The medial canthus heals very well by secondary intention, and often times this approach is favored for small defects (typically 5 mm or less in diameter) in the natural depth of the medial canthal concavity. Advancement flaps and thick full-thickness skin grafts can partially obliterate this natural concavity and lead to a poor aesthetic result. Larger defects in this area are amenable to a variety of reconstruction options. One must bear in mind that the medial canthus is a site where multiple aesthetic units coalesce. The thicker skin of the lateral nasal wall should be reconstructed with like thicker tissue and involvement of eyelid skin in this area is best addressed with thin eyelid skin or an appropriate substitute such as retroauricular skin.

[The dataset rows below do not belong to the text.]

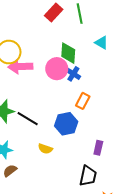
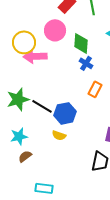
pink circle: (57, 69) -> (55, 30), moved
blue hexagon: (66, 124) -> (65, 113), moved

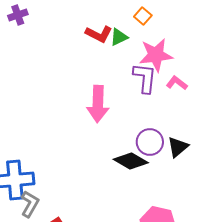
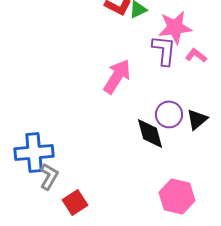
pink arrow: (98, 104) -> (117, 76), turned -150
black diamond: (131, 161) -> (150, 133), turned 44

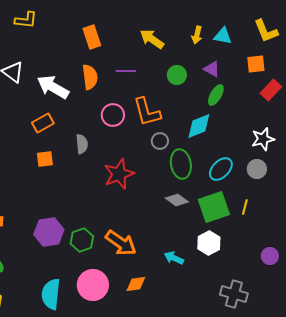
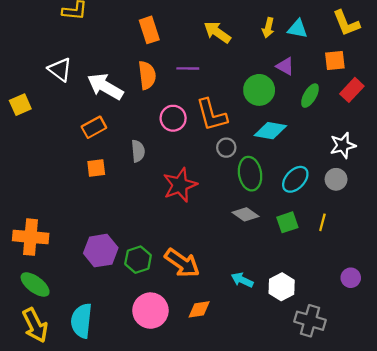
green circle: (177, 75) -> (259, 90), moved, size x1.4
green ellipse: (216, 95) -> (310, 96), moved
cyan diamond: (199, 126) -> (270, 131), turned 32
green square: (214, 207) -> (287, 222), size x0.6
white hexagon: (209, 243) -> (282, 287), moved
cyan semicircle: (51, 294) -> (81, 321), moved

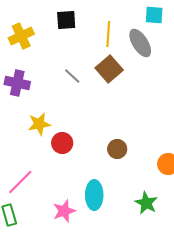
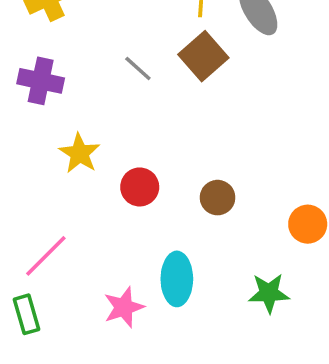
yellow star: (39, 124) -> (80, 153), turned -30
red circle: (62, 143) -> (140, 187), moved
green star: (146, 203) -> (269, 293), turned -30

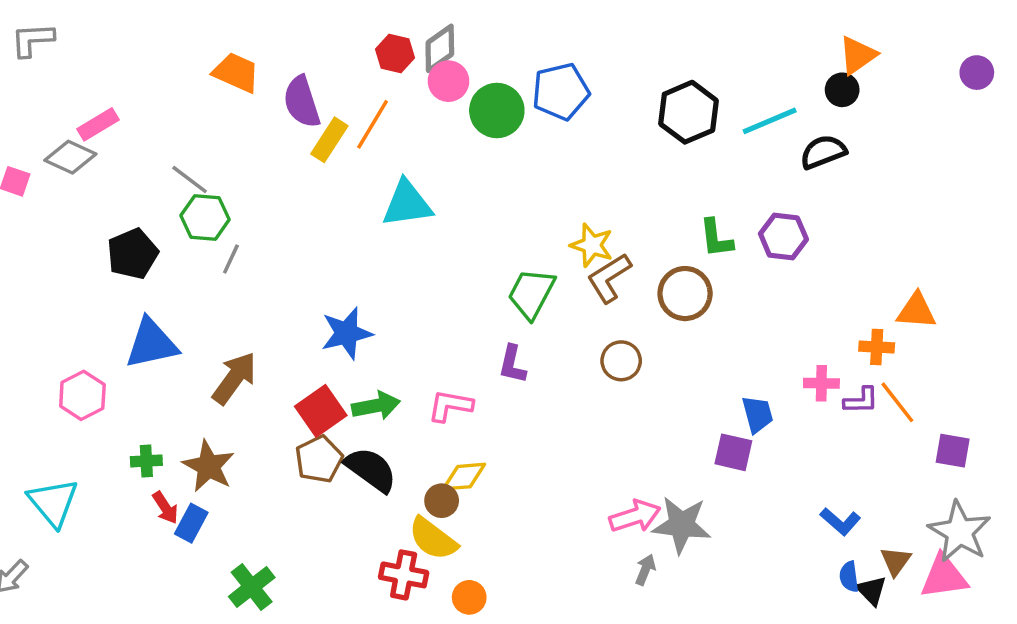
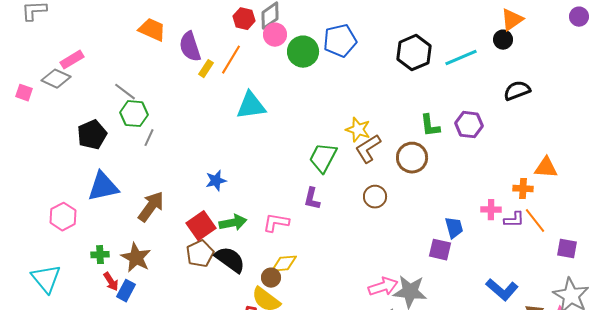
purple circle: (977, 73) -> (579, 17), moved
yellow rectangle: (329, 140) -> (206, 69), size x0.7
black semicircle: (823, 152) -> (517, 91), moved
blue star: (347, 333) -> (216, 181), size x0.7
blue L-shape: (840, 521) -> (502, 290), size x1.4

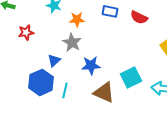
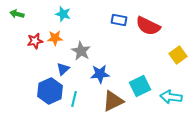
red semicircle: (139, 17) -> (148, 26), size x1.4
orange star: (77, 19) -> (55, 38), moved
brown triangle: (104, 92) -> (113, 101), turned -50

Defects involving the medial canthal lateral nasal wall tissues are nicely reconstructed with local advancement flaps of like tissue. The bilobed flap is a versatile tool for reconstructing moderate-size defects in this area and allows advancement of similar thick tissue from the glabella and nasal dorsum (▶ Fig. 15.8). The first lobe is sized according to the defect being addressed, and when oriented 90 degrees to the defect will allow this closure scar to fall in the corresponding vertical glabellar furrow. This lobe can be conservatively thinned if needed to improve thickness match without sacrificing integrity (▶ Fig. 15.8b). The second lobe is sized 50% smaller than the first lobe in width and situated 90 degrees away from the first lobe. This allows the closure scar to fall within, or in close proximity to, the horizontal glabellar fold. Dissection of the flaps is in the subcutaneous fat plane to prevent excessively thin flaps which can be lost, and also to avoid injury to the deeper structures, particularly the corrugator and procerus muscles in this region.
Fig. 15.8 (a) Medial canthal defect with planned bilobed flap closure. See 15.17a as well. (b) Conservative flap thinning, avoiding excess thinning and potential loss of viability. (c) One-week post-op with healing incisions oriented in the vertical and horizontal glabellar folds. (d) Two years post-op.
Larger and more inferiorly positioned medial canthal defects can be addressed with cheek advancement flaps, utilizing a lateral rhinotomy incision coupled with an incision hidden in the orbital rim ligament depression which can recruit significant thick skin for medial canthal reconstruction (▶ Fig. 15.9a). Dissection once again is in the subcutaneous fat plane to maintain a thick viable flap, yet avoid damage to the underlying facial mimetic muscles (▶ Fig. 15.10b). The depth of the medial canthus is often best left to heal by secondary intention which, as noted earlier, often results in an excellent final aesthetic result (▶ Fig. 15.9c-e).
Fig. 15.9 (a) A lateral rhinotomy incision coupled with a lateral incision along the tear trough for planned reconstruction. (b) Dissection of a thick flap in the subcutaneous plane. (c) Closure with a small area in the depth of the medial canthus left to heal by secondary intention. (d,e) Six weeks with almost full epithelialization of the area of secondary intention healing.